TASK TO CARRY OUT >>
The entries below contain pictures. Retype everything except those pictures, exactly as given.

DATA FOR PROCESSING >>
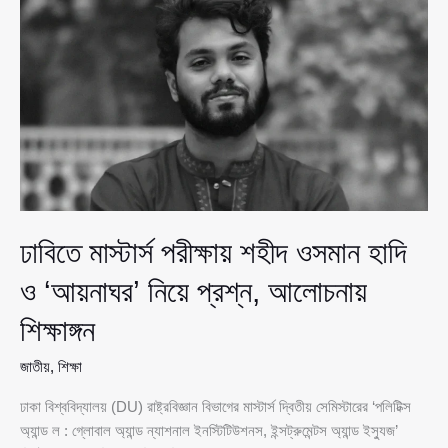
পাইলট
স্কুলের
৬
সাবেক
শিক্ষার্থী,
স্ব-
স্ব
কর্মস্থলে
যোগদান
ঢাবিতে মাস্টার্স পরীক্ষায় শহীদ ওসমান হাদি
ও ‘আয়নাঘর’ নিয়ে প্রশ্ন, আলোচনায়
শিক্ষাঙ্গন
জাতীয়
,
শিক্ষা
ঢাকা বিশ্ববিদ্যালয় (DU) রাষ্ট্রবিজ্ঞান বিভাগের মাস্টার্স দ্বিতীয় সেমিস্টারের ‘পলিটিক্স
অ্যান্ড ল : গ্লোবাল অ্যান্ড ন্যাশনাল ইনস্টিটিউশনস, ইন্সট্রুমেন্টস অ্যান্ড ইস্যুজ’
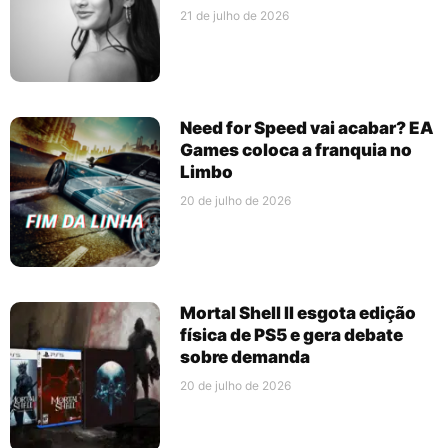
21 de julho de 2026
Need for Speed vai acabar? EA
Games coloca a franquia no
Limbo
20 de julho de 2026
Mortal Shell II esgota edição
física de PS5 e gera debate
sobre demanda
20 de julho de 2026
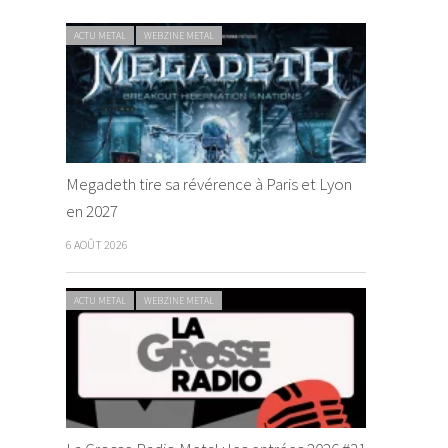
ACTU METAL
WEBZINE METAL
Megadeth tire sa révérence à Paris et Lyon
en 2027
6 AOÛT 2026
ACTU METAL
WEBZINE METAL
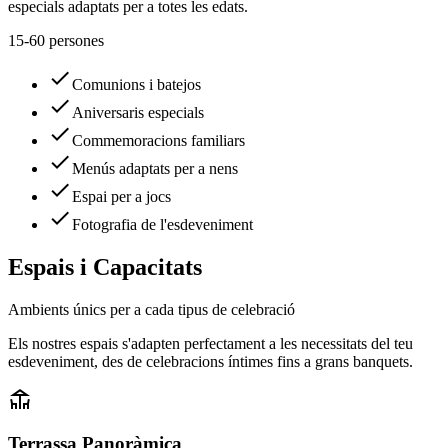
especials adaptats per a totes les edats.
15-60 persones
check
Comunions i batejos
check
Aniversaris especials
check
Commemoracions familiars
check
Menús adaptats per a nens
check
Espai per a jocs
check
Fotografia de l'esdeveniment
Espais i Capacitats
Ambients únics per a cada tipus de celebració
Els nostres espais s'adapten perfectament a les necessitats del teu
esdeveniment, des de celebracions íntimes fins a grans banquets.
deck
Terrassa Panoràmica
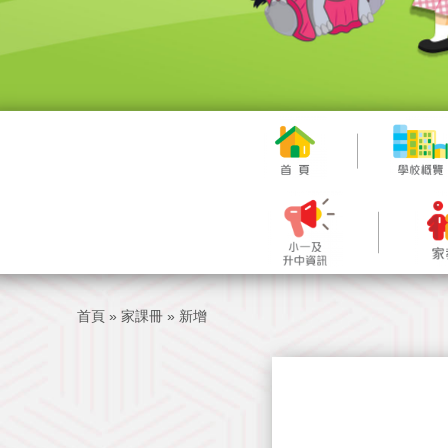
首頁
»
家課冊
»
新增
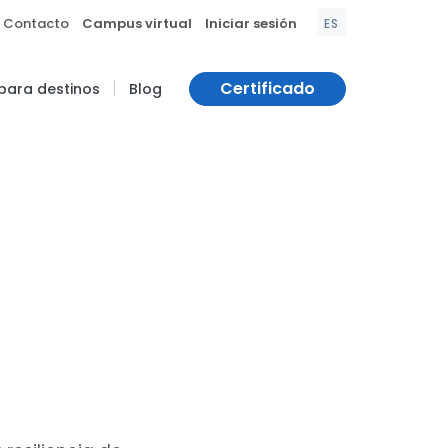
|
|
Contacto
Campus virtual
Iniciar sesión
ES
|
Certificado
 para destinos
Blog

RESULT OF THE TASK >>
পাইলট
স্কুলের
৬
সাবেক
শিক্ষার্থী,
স্ব-
স্ব
কর্মস্থলে
যোগদান
ঢাবিতে মাস্টার্স পরীক্ষায় শহীদ ওসমান হাদি
ও ‘আয়নাঘর’ নিয়ে প্রশ্ন, আলোচনায়
শিক্ষাঙ্গন
জাতীয়
,
শিক্ষা
ঢাকা বিশ্ববিদ্যালয় (DU) রাষ্ট্রবিজ্ঞান বিভাগের মাস্টার্স দ্বিতীয় সেমিস্টারের ‘পলিটিক্স
অ্যান্ড ল : গ্লোবাল অ্যান্ড ন্যাশনাল ইনস্টিটিউশনস, ইন্সট্রুমেন্টস অ্যান্ড ইস্যুজ’
21 de julho de 2026
Need for Speed vai acabar? EA
Games coloca a franquia no
Limbo
20 de julho de 2026
Mortal Shell II esgota edição
física de PS5 e gera debate
sobre demanda
20 de julho de 2026
ACTU METAL
WEBZINE METAL
Megadeth tire sa révérence à Paris et Lyon
en 2027
6 AOÛT 2026
ACTU METAL
WEBZINE METAL
especials adaptats per a totes les edats.
15-60 persones
check
Comunions i batejos
check
Aniversaris especials
check
Commemoracions familiars
check
Menús adaptats per a nens
check
Espai per a jocs
check
Fotografia de l'esdeveniment
Espais i Capacitats
Ambients únics per a cada tipus de celebració
Els nostres espais s'adapten perfectament a les necessitats del teu
esdeveniment, des de celebracions íntimes fins a grans banquets.
deck
Terrassa Panoràmica
首頁
»
家課冊
»
新增
|
|
Contacto
Campus virtual
Iniciar sesión
ES
|
Certificado
 para destinos
Blog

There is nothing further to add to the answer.